I know I'm not the only person to live with these conditions. Most of us have hot buttons. In fact, some of us seem to be hot buttons: almost everything seems to get up our noses or set off whole series of firecrackers. And it is fatally easy, in these circumstances, to blame the world around us. "If only people were more sensitive", "if only church really accepted me", "if only my office would just let me be myself"--without reference to the possibility that we might, just possibly, have a problem with the world that's our problem to manage, not the world's. If I were, God forbid, allergic to peanuts, it would have to be my job to manage my allergy; I cannot expect the whole wide world to become peanut-free for my benefit.

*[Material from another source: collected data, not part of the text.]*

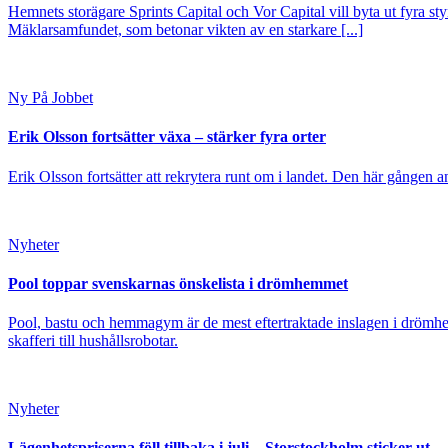
Hemnets storägare Sprints Capital och Vor Capital vill byta ut fyra s
Mäklarsamfundet, som betonar vikten av en starkare [...]
Ny På Jobbet
Erik Olsson fortsätter växa – stärker fyra orter
Erik Olsson fortsätter att rekrytera runt om i landet. Den här gången a
Nyheter
Pool toppar svenskarnas önskelista i drömhemmet
Pool, bastu och hemmagym är de mest eftertraktade inslagen i drömhe
skafferi till hushållsrobotar.
Nyheter
Lägenhetspriserna föll tillbaka i juli – Storstockholm sticker ut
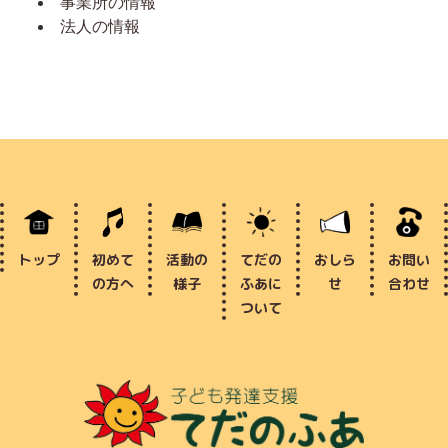
事業所の情報
法人の情報
トップ
初めて
活動の
てだの
おしら
お問い
の方へ
様子
ふあに
せ
合わせ
ついて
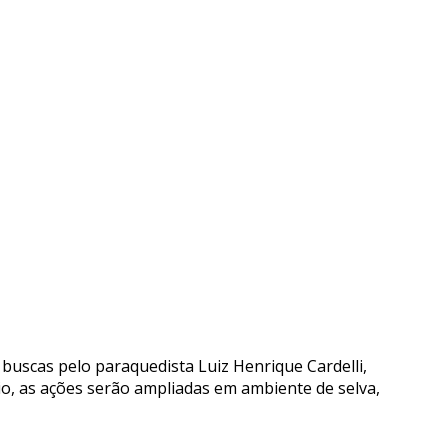
uscas pelo paraquedista Luiz Henrique Cardelli,
io, as ações serão ampliadas em ambiente de selva,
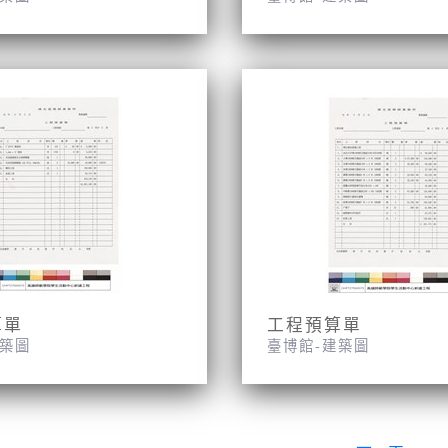
算單
工程預算單
建築圖
臺博館-建築圖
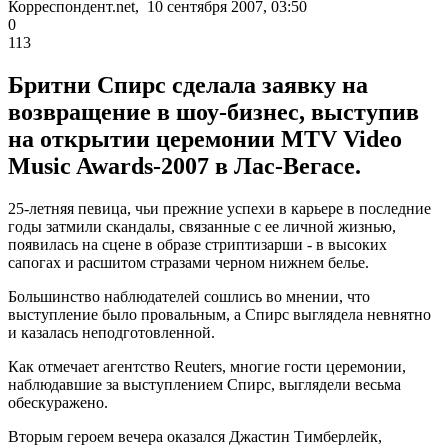
Корреспондент.net, 10 сентября 2007, 03:50
0
113
Бритни Спирс сделала заявку на
возвращение в шоу-бизнес, выступив
на открытии церемонии MTV Video
Music Awards-2007 в Лас-Вегасе.
25-летняя певица, чьи прежние успехи в карьере в последние
годы затмили скандалы, связанные с ее личной жизнью,
появилась на сцене в образе стриптизарши - в высоких
сапогах и расшитом стразами черном нижнем белье.
Большинство наблюдателей сошлись во мнении, что
выступление было провальным, а Спирс выглядела невнятно
и казалась неподготовленной.
Как отмечает агентство Reuters, многие гости церемонии,
наблюдавшие за выступлением Спирс, выглядели весьма
обескуражено.
Вторым героем вечера оказался Джастин Тимберлейк,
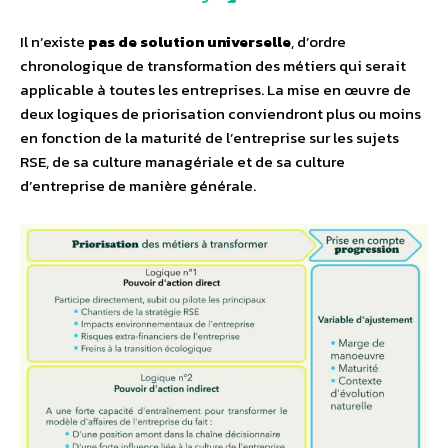
Il n’existe
pas de solution universelle
, d’ordre
chronologique de transformation des métiers qui serait
applicable à toutes les entreprises. La mise en œuvre de
deux logiques de priorisation conviendront plus ou moins
en fonction de la maturité de l’entreprise sur les sujets
RSE, de sa culture managériale et de sa culture
d’entreprise de manière générale.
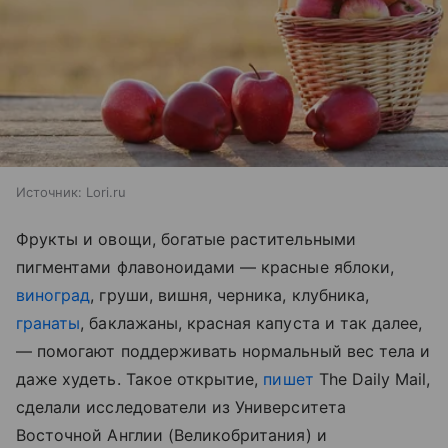
Источник:
Lori.ru
Фрукты и овощи, богатые растительными
пигментами флавоноидами — красные яблоки,
виноград
, груши, вишня, черника, клубника,
гранаты
, баклажаны, красная капуста и так далее,
— помогают поддерживать нормальный вес тела и
даже худеть. Такое открытие,
пишет
The Daily Mail,
сделали исследователи из Университета
Восточной Англии (Великобритания) и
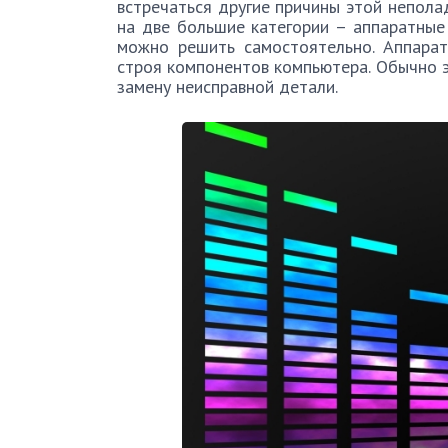
встречаться другие причины этой непола
на две большие категории – аппаратные
можно решить самостоятельно. Аппарат
строя компонентов компьютера. Обычно э
замену неисправной детали.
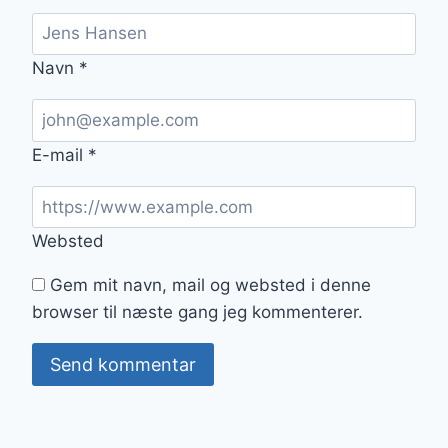
Navn
*
E-mail
*
Websted
Gem mit navn, mail og websted i denne
browser til næste gang jeg kommenterer.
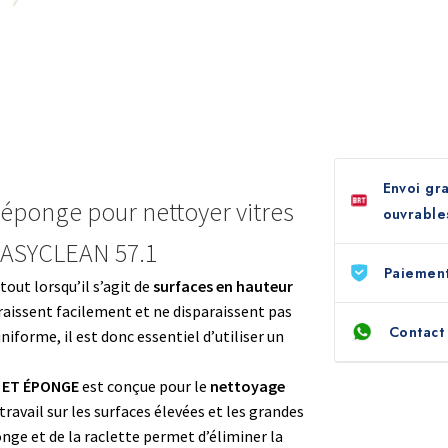
EASYCLEAN
57.1
Envoi gra
 éponge pour nettoyer vitres
ouvrable
 EASYCLEAN 57.1
Paiement
rtout lorsqu’il s’agit de
surfaces en hauteur
araissent facilement et ne disparaissent pas
Contact
iforme, il est donc essentiel d’utiliser un
E ET ÉPONGE
est conçue pour le
nettoyage
 travail sur les surfaces élevées et les grandes
onge et de la raclette permet d’éliminer la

What I have learned the very hard (as usual) way is that my reactions, however real and important, are often as inappropriate to the situation as my hands' puffiness was to the harmless mushrooms. I have learned to think of these particularly painful and overwhelming feelings as fantods--a lovely, old-fashioned word, defined by my Webster's New Collegiate as "nervous irritability; nervous movements; emotional outbursts." I like the word "fantod": it cuts an inappropriate hot-button response down to size and puts it in its proper place, which is under the dining room table, with bread and water. Instead of railing at life and expecting it to look after my fantods, I should instead realize that they are mine to manage. I may not have got here on purpose, and perhaps others are responsible for my condition--but the fantods are still my fantods. I really cannot expect the world to sidle around them, or pretend they don't exist, or cater to them. Fantods are, bluntly, a pain in the keister and a dead bore to anyone on the receiving end, and they are unbecoming to those who are indulging them. So far from being indulged and discouraged, they need to be taken to the corner for a little time out, or to get out for a walk in the fresh air.

I know that this is a dreadfully old-fashioned approach to Emotional Hurt, but I am a practical person. My bank manager does not need to know about the terrible stress I've been under. She needs instead to talk to me about that loan I'd taken out. My kids do not need to know the detailed ins-and-outs of my emotional life; they need me to be an effective parent. Sometimes that means being honest with them; sometimes it means recognizing a fantod-in-the-making (mine) and jamming it into the lost-sock bag, at least for the time being. I know this sounds heartless, but one of the things I learned when I was a single mother earning a living as a contract writer is that hauling your socks up and getting on with the job is far more psychospiritually refreshing than wallowing in the Awfulness of Things, however awful they really are.

Allergies are real and important. My immune system is a tad wonky, if indeed it sees 'shrooms as a threat that needs to be countered with an allergic reaction; but my soul and mind and heart are much more mine to manage directly than my immune system. I have the choice between personal dramatization and common sense, between self-indulgence and self-discipline, between demanding to be loved and learning to be loving. And you can't be loving if you have fantods sprouting from you, like mushrooms from damp compost.

Maybe I'm getting cranky in my middle age, but I find myself more and more in favour of a little emotional self-discipline. I only wish I could manage it myself, more often.

Sometime quite soon, I am going to take off all three of my rings, stand a dose of Benadryl next to me, eat a single nicely sauteed Portobello mushroom, and see what happens. Maybe I'm allergic; maybe I'm not. But those fantods--those, please God, I will learn to deal with, without dumping them all over everyone in sight.